Statute of Limitations
Section 38 of the act provides that you must bring your defamation action within one year, although this can be extended to two years in exceptional circumstances.
At its simplest defamation will occur where a defamatory statement is made to a third party.
A defamation action is
“defamation action” means—
(a) an action for damages for defamation, or
(b) an application for a declaratory order,
whether or not a claim for other relief under this Act is made
Section 8 of the act obliges the parties to a defamation action to swear a verifying affidavit, similar to an affidavit of verification in a personal injuries action, swearing as to the truth of pleadings and assertions or allegations of facts.
Defences to a defamation action
There are statutory defences to a defamation action as follows:
- Truth (section 16 of Defamation Act, 2009)
- Absolute privilege (section 17)
- Qualified privilege (section 18)
- Honest opinion (section 19)
- Consent to publish (section 25)
- Fair and reasonable publication on a matter of public interest (section 26)
- Innocent publication (section 27)
Section 22 provides a statutory offer to make amends and the effect of the offer to make amends is set out in section 23.

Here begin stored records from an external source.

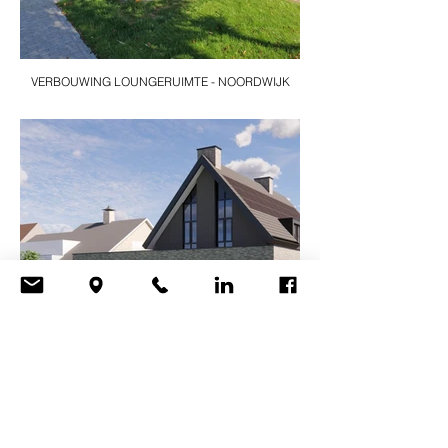
VERBOUWING LOUNGERUIMTE - NOORDWIJK
NIEUWBOUW VILLA - LISSE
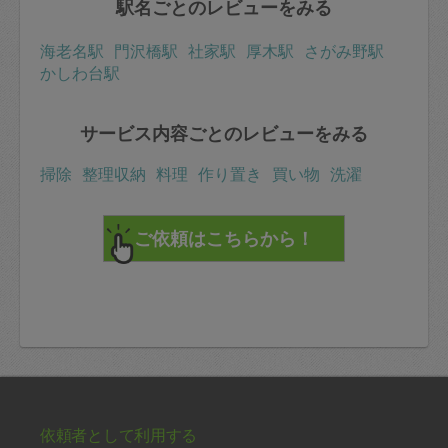
駅名ごとのレビューをみる
海老名駅
門沢橋駅
社家駅
厚木駅
さがみ野駅
かしわ台駅
サービス内容ごとのレビューをみる
掃除
整理収納
料理
作り置き
買い物
洗濯
依頼者として利用する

Section 24 provides for a statutory apology scheme which will mitigate a defendant’s damage. Such an apology is not an admission of liability and evidence of the apology is not admissible in any civil action as evidence of liability of the defendant.
Remedies for defamation
Section 28 of the Defamation Act, 2009 provides for a declaratory order from the Circuit Court. This order will state that the statement was defamatory of the applicant.

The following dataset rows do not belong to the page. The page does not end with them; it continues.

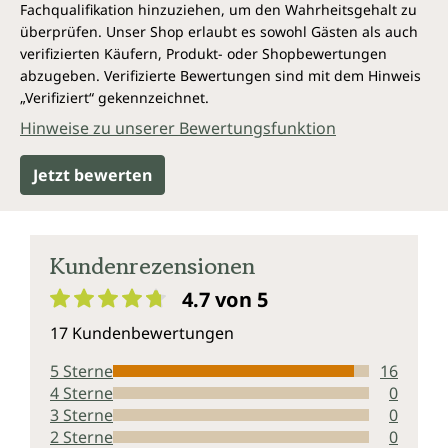
Fachqualifikation hinzuziehen, um den Wahrheitsgehalt zu
überprüfen. Unser Shop erlaubt es sowohl Gästen als auch
verifizierten Käufern, Produkt- oder Shopbewertungen
abzugeben. Verifizierte Bewertungen sind mit dem Hinweis
„Verifiziert“ gekennzeichnet.
Hinweise zu unserer Bewertungsfunktion
Jetzt bewerten
Kundenrezensionen
4.7 von 5
Durchschnittliche Bewertung von 4.7 von 5 Sternen
17 Kundenbewertungen
5 Sterne
16
4 Sterne
0
3 Sterne
0
2 Sterne
0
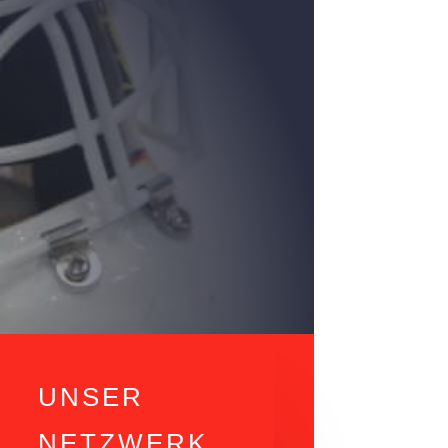
UNSER
NETZWERK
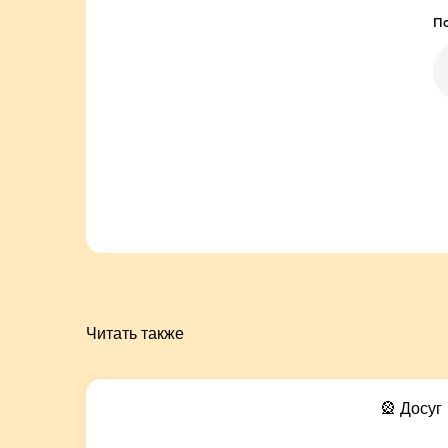
По
Читать также
🎡 Досуг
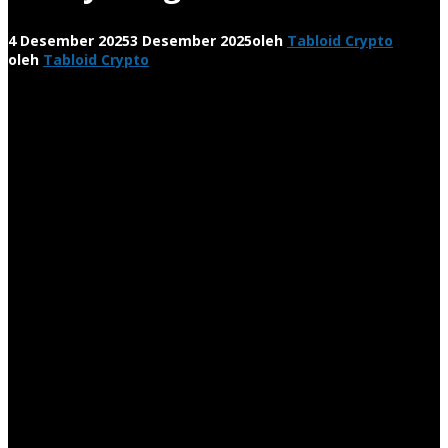
4 Desember 2025
3 Desember 2025
oleh
Tabloid Crypto
oleh
Tabloid Crypto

Damages are also a remedy, as set out in section 31 of the act and a correction order can be made by the Courts, pursuant to section 30, and a prohibitory order pursuant to section 33. Section 32 allows a Court to order the defendant to pay aggravated and punitive damages where (b) the defendant conducted his or her defence in a manner that aggravated the injury caused to the plaintiff’s reputation by the defamatory statement.
Section 29 allows a defendant to pay a sum of money into Court in satisfaction of the defamation action.
Constitutional right to good name
The State shall, in particular, by its laws protect as best it may from unjust attack and, in the case of injustice done, vindicate the life, person, good name, and property rights of every citizen.
A defamation action will also include a claim damages for breach of the Plaintiff’s constitutional right to maintain his/her good name.
Defamation proceedings are commenced in the High Court by way of a Plenary Summons and Statement of Claim.
What to do if you think you have been defamed
If you think you have been defamed you should consider getting professional advice. It is easy, in the heat of an argument online, to form the view that you have been defamed but whether you have or not is something you should get professional advice on.
Your good name and reputation is a fundamental personal right recognised in the Irish Constitution and any defamatory remarks that go unchallenged may lead to significant damage to you in both a personal and business capacity.
Depending on the context of the defamatory remarks you may also have other causes of action against anyone who makes such remarks against you, for example breach of contract, negligence, breach of duty.